The GHRA expressed hope that the same appreciation that prompted the Government to bring in independent investigators will now trigger the prompt dismissal of Greene.

In examining the ruling, the association said that the circumstances of Greene arguing consent in a case of this nature are, prima facie, extremely difficult by virtue of the power and status of his office.  It said that the parallel can be drawn with correctional officials claiming consent in sexual activity with prisoners under their power and control. “For this reason, most modern jurisdictions consider it is almost axiomatic that sexual activity between police (and prison) officers and persons under their power and influence cannot be consensual,” the association said.

The association said that Justice Chang seems unaware of Section 7(2)(k) of the Sexual Offences Act which rules out a presumption of consent if sexual activity took place in circumstances of “abuse of a position of power or authority to the extent that the complainant could not resist at the time of the sexual activity.”

“In light of these considerations, what is so “irrational” about the charges,” the association questioned.

It said that rather than determine whether coercion rooted in the status of the defender was present, the judge, according to reports in the media, focused on the victim’s behaviour both while accompanying the commissioner into the hotel and later buying food on Regent Street with him.

“He perhaps needs reminding that ‘consent and belief in consent cannot be inferred by (a) reason of silence or lack of physical resistance on the part of the complainant’”, the association said, quoting the Sexual Offences Act.

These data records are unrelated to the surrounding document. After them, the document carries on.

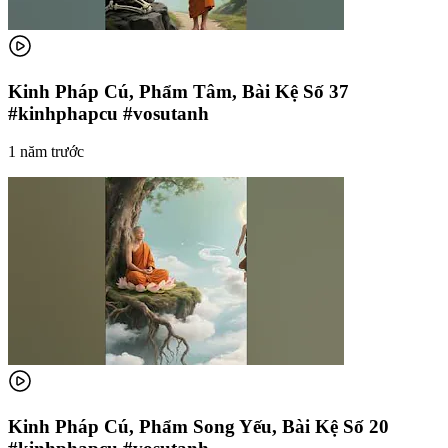
Kinh Pháp Cú, Phẩm Tâm, Bài Kệ Số 37
#kinhphapcu #vosutanh
1 năm trước
Kinh Pháp Cú, Phẩm Song Yếu, Bài Kệ Số 20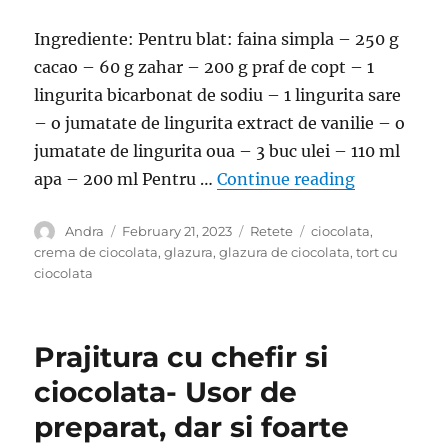
Ingrediente: Pentru blat: faina simpla – 250 g
cacao – 60 g zahar – 200 g praf de copt – 1
lingurita bicarbonat de sodiu – 1 lingurita sare
– o jumatate de lingurita extract de vanilie – o
jumatate de lingurita oua – 3 buc ulei – 110 ml
“Tort Praga-
apa – 200 ml Pentru …
Continue reading
Author
Posted
Categories
Tags
Andra
February 21, 2023
Retete
ciocolata
,
on
crema de ciocolata
,
glazura
,
glazura de ciocolata
,
tort cu
ciocolata
Prajitura cu chefir si
ciocolata- Usor de
preparat, dar si foarte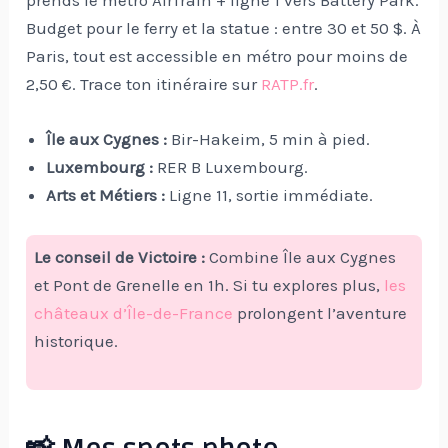
prends le métro AirTrain + ligne 1 vers Battery Park.
Budget pour le ferry et la statue : entre 30 et 50 $. À
Paris, tout est accessible en métro pour moins de
2,50 €. Trace ton itinéraire sur
RATP.fr
.
Île aux Cygnes :
Bir-Hakeim, 5 min à pied.
Luxembourg :
RER B Luxembourg.
Arts et Métiers :
Ligne 11, sortie immédiate.
Le conseil de Victoire :
Combine Île aux Cygnes
et Pont de Grenelle en 1h. Si tu explores plus,
les
châteaux d’Île-de-France
prolongent l’aventure
historique.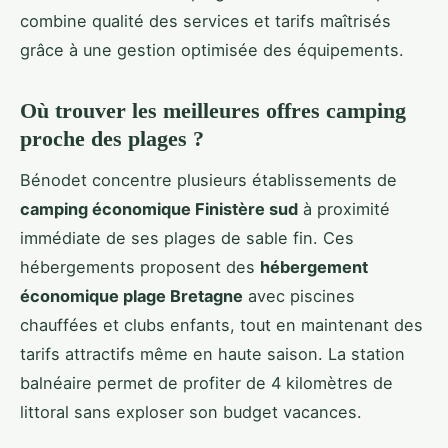
combine qualité des services et tarifs maîtrisés
grâce à une gestion optimisée des équipements.
Où trouver les meilleures offres camping
proche des plages ?
Bénodet concentre plusieurs établissements de
camping économique Finistère sud
à proximité
immédiate de ses plages de sable fin. Ces
hébergements proposent des
hébergement
économique plage Bretagne
avec piscines
chauffées et clubs enfants, tout en maintenant des
tarifs attractifs même en haute saison. La station
balnéaire permet de profiter de 4 kilomètres de
littoral sans exploser son budget vacances.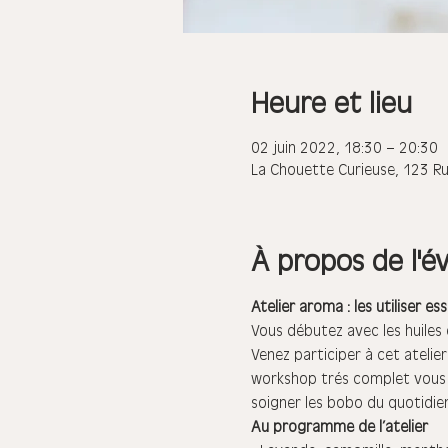
Heure et lieu
02 juin 2022, 18:30 – 20:30
La Chouette Curieuse, 123 R
À propos de l'
Atelier aroma : les utiliser es
Vous débutez avec les huiles 
Venez participer à cet atelier
workshop trés complet vous in
soigner les bobo du quotidien
Au programme de l’atelier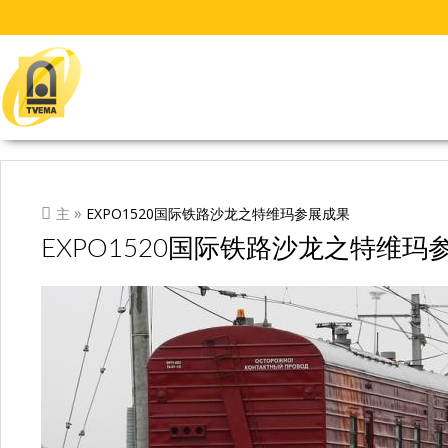
Перейти к основному содержанию
ВЫ ЗДЕСЬ
»
主
EXPO1520国际铁路沙龙之特维玛参展成果
EXPO1520国际铁路沙龙之特维玛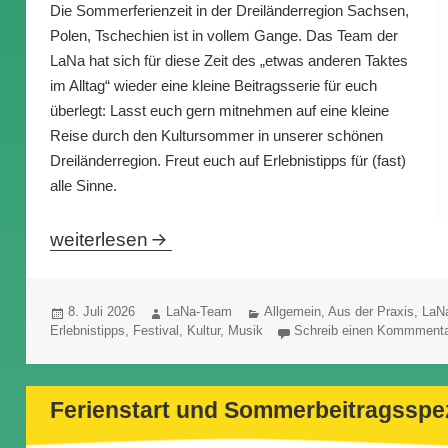
Die Sommerferienzeit in der Dreiländerregion Sachsen,
Polen, Tschechien ist in vollem Gange. Das Team der
LaNa hat sich für diese Zeit des „etwas anderen Taktes
im Alltag“ wieder eine kleine Beitragsserie für euch
überlegt: Lasst euch gern mitnehmen auf eine kleine
Reise durch den Kultursommer in unserer schönen
Dreiländerregion. Freut euch auf Erlebnistipps für (fast)
alle Sinne.
Beitragsserie: Kultursommer in der Dreiländerr
weiterlesen
Veröffentlicht
Autor
Kategorien
8. Juli 2026
LaNa-Team
Allgemein
,
Aus der Praxis
,
LaN
am
Erlebnistipps
,
Festival
,
Kultur
,
Musik
Schreib einen Kommment
Ferienstart und Sommerbeitragsspez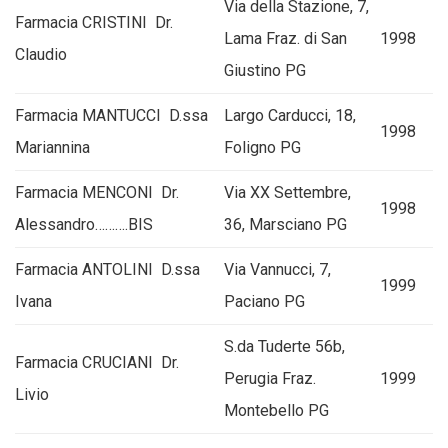
Via della Stazione, 7,
Farmacia CRISTINI Dr.
Lama Fraz. di San
1998
Claudio
Giustino PG
Farmacia MANTUCCI D.ssa
Largo Carducci, 18,
1998
Mariannina
Foligno PG
Farmacia MENCONI Dr.
Via XX Settembre,
1998
Alessandro……….BIS
36, Marsciano PG
Farmacia ANTOLINI D.ssa
Via Vannucci, 7,
1999
Ivana
Paciano PG
S.da Tuderte 56b,
Farmacia CRUCIANI Dr.
Perugia Fraz.
1999
Livio
Montebello PG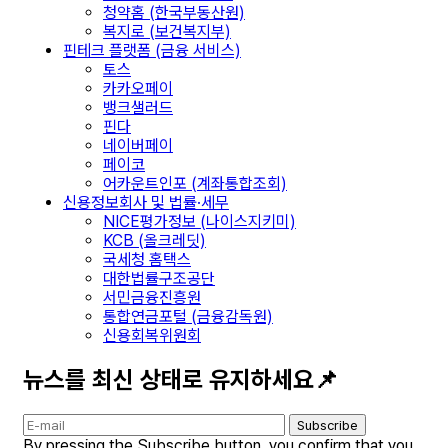
청약홈 (한국부동산원)
복지로 (보건복지부)
핀테크 플랫폼 (금융 서비스)
토스
카카오페이
뱅크샐러드
핀다
네이버페이
페이코
어카운트인포 (계좌통합조회)
신용정보회사 및 법률·세무
NICE평가정보 (나이스지키미)
KCB (올크레딧)
국세청 홈택스
대한법률구조공단
서민금융진흥원
통합연금포털 (금융감독원)
신용회복위원회
뉴스를 최신 상태로 유지하세요📌
Subscribe
By pressing the Subscribe button, you confirm that you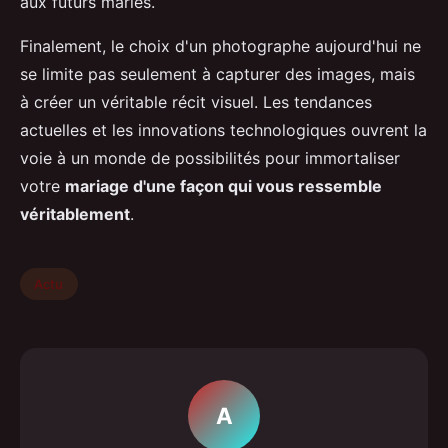
aux futurs mariés.
Finalement, le choix d'un photographe aujourd'hui ne
se limite pas seulement à capturer des images, mais
à créer un véritable récit visuel. Les tendances
actuelles et les innovations technologiques ouvrent la
voie à un monde de possibilités pour immortaliser
votre
mariage d'une façon qui vous ressemble
véritablement
.
Actu
A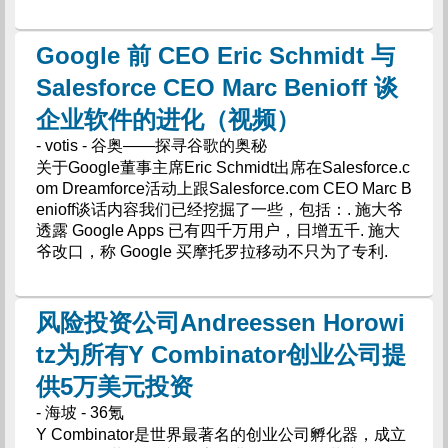
Google 前 CEO Eric Schmidt 与
Salesforce CEO Marc Benioff 谈
企业软件的进化（视频）
- votis - 谷奥——探寻谷歌的奥秘
关于Google董事主席Eric Schmidt出席在Salesforce.c
om Dreamforce活动上跟Salesforce.com CEO Marc B
enioff谈话内容我们已经挖掘了一些，包括：. 施大爷
透露 Google Apps 已有四千万用户，日增五千. 施大
爷改口，称 Google 买摩托罗拉移动不只为了专利.
风险投资公司Andreessen Horowi
tz为所有Y Combinator创业公司提
供5万美元投资
- 海坡 - 36氪
Y Combinator是世界最著名的创业公司孵化器，成立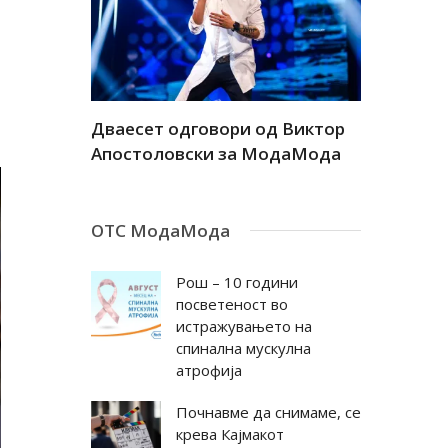
а
Дваесет одговори од Виктор
Дваесет 
андар
Апостоловски за МодаМода
Антовска
ОТС МодаМода
Рош – 10 години
посветеност во
истражувањето на
спинална мускулна
атрофија
Почнавме да снимаме, се
крева Кајмакот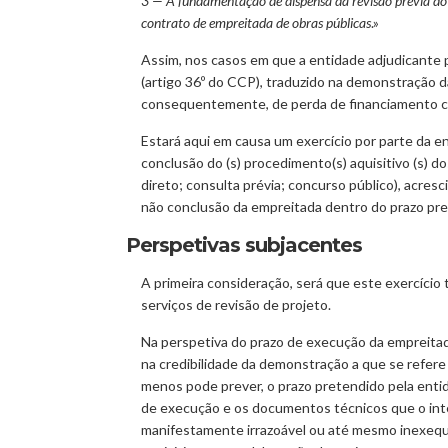
3 — A fundamentação de dispensa da revisão prévia do 
contrato de empreitada de obras públicas
.»
Assim, nos casos em que a entidade adjudicante p
(artigo 36º do CCP), traduzido na demonstração d
consequentemente, de perda de financiamento com 
Estará aqui em causa um exercício por parte da 
conclusão do (s) procedimento(s) aquisitivo (s) d
direto; consulta prévia; concurso público), acresc
não conclusão da empreitada dentro do prazo pre
Perspetivas subjacentes
A primeira consideração, será que este exercíci
serviços de revisão de projeto.
Na perspetiva do prazo de execução da empreitada
na credibilidade da demonstração a que se refere o
menos pode prever, o prazo pretendido pela entid
de execução e os documentos técnicos que o inte
manifestamente irrazoável ou até mesmo inexequí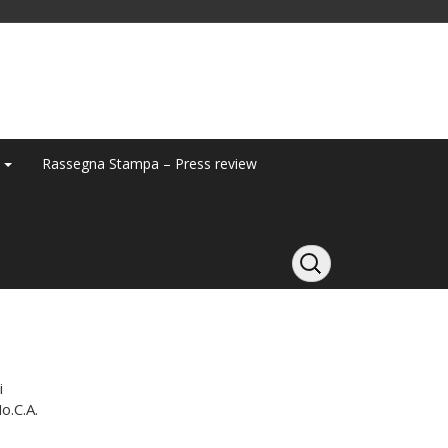
y
Rassegna Stampa – Press review
i
o.C.A.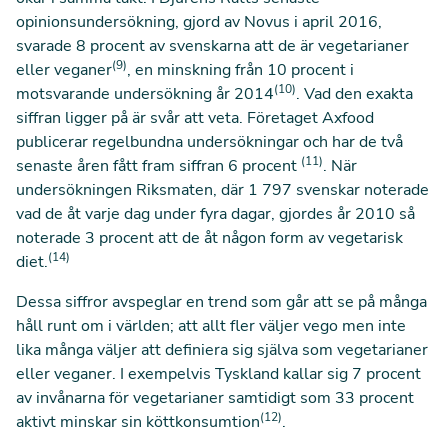
opinionsundersökning, gjord av Novus i april 2016,
svarade 8 procent av svenskarna att de är vegetarianer
(9)
eller veganer
, en minskning från 10 procent i
(10)
motsvarande undersökning år 2014
. Vad den exakta
siffran ligger på är svår att veta. Företaget Axfood
publicerar regelbundna undersökningar och har de två
(11)
senaste åren fått fram siffran 6 procent
. När
undersökningen Riksmaten, där 1 797 svenskar noterade
vad de åt varje dag under fyra dagar, gjordes år 2010 så
noterade 3 procent att de åt någon form av vegetarisk
(14)
diet.
Dessa siffror avspeglar en trend som går att se på många
håll runt om i världen; att allt fler väljer vego men inte
lika många väljer att definiera sig själva som vegetarianer
eller veganer. I exempelvis Tyskland kallar sig 7 procent
av invånarna för vegetarianer samtidigt som 33 procent
(12)
aktivt minskar sin köttkonsumtion
.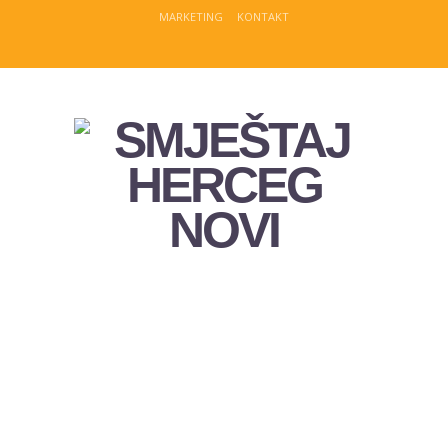
MARKETING
KONTAKT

Further, the GHRA declared that Justice Chang’s analysis of ‘consent’ reveals “precisely the kind of judicial chauvinism that provoked the reform of sexual offences legislation in the first place. ”Rather than seize the opportunity to demonstrate that the law is no respecter of status, Justice Chang’s judgment can instead embolden rich and powerful sexual predators that they have nothing to fear from our judicial system, the statement said.

Justice Chang in his ruling said that the DPP’s decision to charge Greene with rape was ‘irrational’, because the evidence did not present a realistic prospect of conviction but the GHRA said that this seems faulty procedurally and substantively. “Is this not a matter for the PI [Preliminary Inquiry] and subsequently the jury, not a judge in Chambers,” the GHRA questioned.

It said that if the term ‘irrational’ is to be applied to the DPP’s decision to charge, it must also apply to a much wider range of people, starting with the Jamaican investigators on whose submissions the DPP presumably relied on and to all the people now indignant over the dismissal of the charges. “Public indignation over this inexplicable intervention in the judicial process is well-founded and predictable (as a consequence of) a decade of public education around the age of consent, sexual violence against women and an appalling conviction rate in rape cases,” the GHRA said.

The GHRA is of the opinion that a parallel can be drawn with the case currently before the US Supreme Court in which conservative judges are being encouraged to overthrow President Obama’s health reforms. “Justice Chang’s judgment challenges implementation of a modern sexual offences Act on grounds that are ideological and social rather than legal – what constitutes appropriate behaviour in consenting women – and to this extent undermines democratic culture and progress,” the release said.

GHRA said it hopes that the same appreciation that prompted the government to bring independent investigators will now trigger the prompt dismissal of the Commissioner of Police.